What the exercise asks: Go through the data line by line and count the lines that hold "sidebar". Reply with the total only.

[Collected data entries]
==============================
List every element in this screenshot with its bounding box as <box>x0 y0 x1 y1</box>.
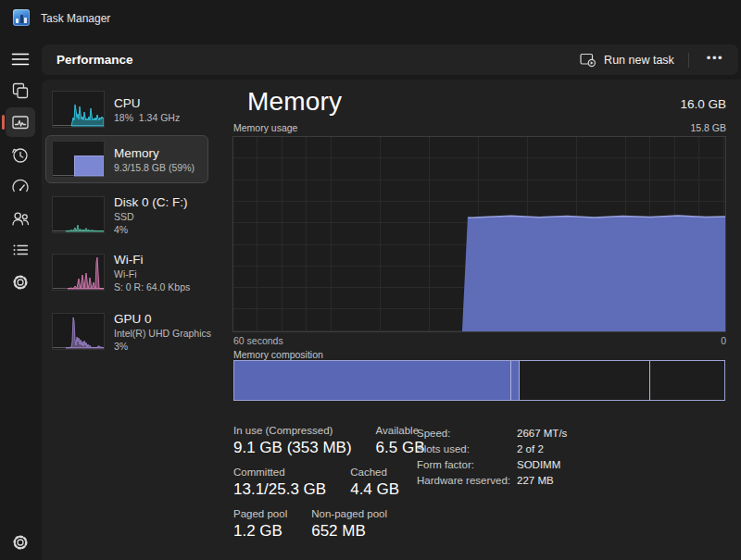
detail-value: SODIMM <box>517 457 560 473</box>
device-subtitle: 3% <box>114 340 208 353</box>
device-title: Disk 0 (C: F:) <box>114 194 188 210</box>
device-item-wifi[interactable]: Wi-Fi Wi-Fi S: 0 R: 64.0 Kbps <box>45 243 208 301</box>
performance-content-panel: CPU 18% 1.34 GHz Memory 9.3/15.8 GB (59%… <box>42 80 741 560</box>
memory-composition-bar <box>233 360 725 401</box>
detail-value: 2667 MT/s <box>517 426 567 442</box>
stat-label: Committed <box>233 466 326 479</box>
detail-label: Slots used: <box>417 442 517 457</box>
device-title: Memory <box>114 145 195 161</box>
stat-value: 13.1/25.3 GB <box>233 479 326 501</box>
selected-tab-indicator <box>2 115 5 130</box>
run-new-task-icon <box>580 53 597 68</box>
device-subtitle: Wi-Fi <box>114 268 190 280</box>
memory-stats: In use (Compressed) 9.1 GB (353 MB) Avai… <box>233 424 424 549</box>
device-subtitle: 18% 1.34 GHz <box>114 111 180 124</box>
startup-apps-icon <box>10 176 31 196</box>
page-header: Performance Run new task ••• <box>42 44 738 75</box>
sidebar-item-services[interactable] <box>10 272 31 292</box>
ellipsis-icon: ••• <box>707 51 723 65</box>
detail-hardware-reserved: Hardware reserved: 227 MB <box>417 473 567 489</box>
sidebar-item-menu[interactable] <box>10 49 31 69</box>
stat-in-use: In use (Compressed) 9.1 GB (353 MB) <box>233 424 352 459</box>
detail-value: 2 of 2 <box>517 442 544 457</box>
stat-value: 652 MB <box>311 520 387 542</box>
sidebar-item-startup-apps[interactable] <box>10 176 31 196</box>
disk-mini-chart <box>53 197 104 232</box>
device-subtitle: Intel(R) UHD Graphics <box>114 327 208 340</box>
detail-slots-used: Slots used: 2 of 2 <box>417 442 567 457</box>
composition-segment-standby <box>519 361 649 400</box>
device-title: CPU <box>114 95 180 111</box>
wifi-mini-chart <box>53 255 104 290</box>
device-subtitle: 4% <box>114 223 188 236</box>
stat-value: 1.2 GB <box>233 520 287 542</box>
task-manager-window: Task Manager <box>0 0 741 560</box>
detail-form-factor: Form factor: SODIMM <box>417 457 567 473</box>
device-subtitle: S: 0 R: 64.0 Kbps <box>114 280 190 293</box>
stat-label: Cached <box>350 466 399 479</box>
device-subtitle: 9.3/15.8 GB (59%) <box>114 161 195 174</box>
composition-segment-modified <box>510 361 518 400</box>
memory-usage-max-label: 15.8 GB <box>690 122 726 133</box>
memory-usage-graph <box>233 137 725 331</box>
device-subtitle: SSD <box>114 210 188 223</box>
hamburger-menu-icon <box>10 49 31 69</box>
navigation-rail <box>0 37 42 560</box>
memory-page-title: Memory <box>247 87 342 117</box>
users-icon <box>10 208 31 229</box>
detail-label: Form factor: <box>417 457 517 473</box>
composition-segment-in-use <box>234 361 510 400</box>
device-item-memory[interactable]: Memory 9.3/15.8 GB (59%) <box>45 135 208 183</box>
gpu-mini-chart <box>53 314 104 349</box>
stat-committed: Committed 13.1/25.3 GB <box>233 466 326 501</box>
composition-segment-free <box>649 361 724 400</box>
performance-icon <box>10 112 31 132</box>
more-options-button[interactable]: ••• <box>697 50 733 70</box>
stat-paged-pool: Paged pool 1.2 GB <box>233 507 287 542</box>
page-title: Performance <box>57 53 133 67</box>
sidebar-item-settings[interactable] <box>10 532 31 553</box>
stat-label: Paged pool <box>233 507 287 520</box>
details-icon <box>10 240 31 260</box>
stat-label: In use (Compressed) <box>233 424 352 437</box>
device-item-cpu[interactable]: CPU 18% 1.34 GHz <box>45 85 208 133</box>
memory-total-capacity: 16.0 GB <box>680 97 726 111</box>
processes-icon <box>10 81 31 101</box>
cpu-mini-chart <box>53 92 104 127</box>
sidebar-item-performance[interactable] <box>6 107 35 137</box>
detail-speed: Speed: 2667 MT/s <box>417 426 567 442</box>
memory-usage-label: Memory usage <box>233 122 297 133</box>
stat-value: 9.1 GB (353 MB) <box>233 437 352 459</box>
device-item-gpu-0[interactable]: GPU 0 Intel(R) UHD Graphics 3% <box>45 303 208 360</box>
sidebar-item-app-history[interactable] <box>10 144 31 165</box>
app-title: Task Manager <box>41 12 110 25</box>
stat-value: 4.4 GB <box>350 479 399 501</box>
device-title: GPU 0 <box>114 311 208 327</box>
graph-axis-labels: 60 seconds 0 <box>233 335 726 346</box>
memory-composition-label: Memory composition <box>233 349 323 360</box>
sidebar-item-processes[interactable] <box>10 81 31 101</box>
detail-label: Hardware reserved: <box>417 473 517 489</box>
memory-mini-chart <box>53 142 104 177</box>
stat-label: Non-paged pool <box>311 507 387 520</box>
services-icon <box>10 272 31 292</box>
detail-value: 227 MB <box>517 473 554 489</box>
device-item-disk-0[interactable]: Disk 0 (C: F:) SSD 4% <box>45 186 208 243</box>
stat-non-paged-pool: Non-paged pool 652 MB <box>311 507 387 542</box>
detail-label: Speed: <box>417 426 517 442</box>
title-bar[interactable]: Task Manager <box>0 0 741 37</box>
run-new-task-label: Run new task <box>604 54 674 67</box>
hardware-details: Speed: 2667 MT/s Slots used: 2 of 2 Form… <box>417 426 567 489</box>
sidebar-item-users[interactable] <box>10 208 31 229</box>
header-divider <box>688 53 689 68</box>
run-new-task-button[interactable]: Run new task <box>571 48 683 72</box>
axis-left-label: 60 seconds <box>233 335 283 346</box>
app-history-icon <box>10 144 31 165</box>
memory-usage-area-chart <box>233 137 725 331</box>
axis-right-label: 0 <box>721 335 726 346</box>
stat-cached: Cached 4.4 GB <box>350 466 399 501</box>
device-title: Wi-Fi <box>114 252 190 268</box>
sidebar-item-details[interactable] <box>10 240 31 260</box>
settings-gear-icon <box>10 532 31 553</box>
task-manager-logo <box>13 9 30 26</box>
==============================
Response: 9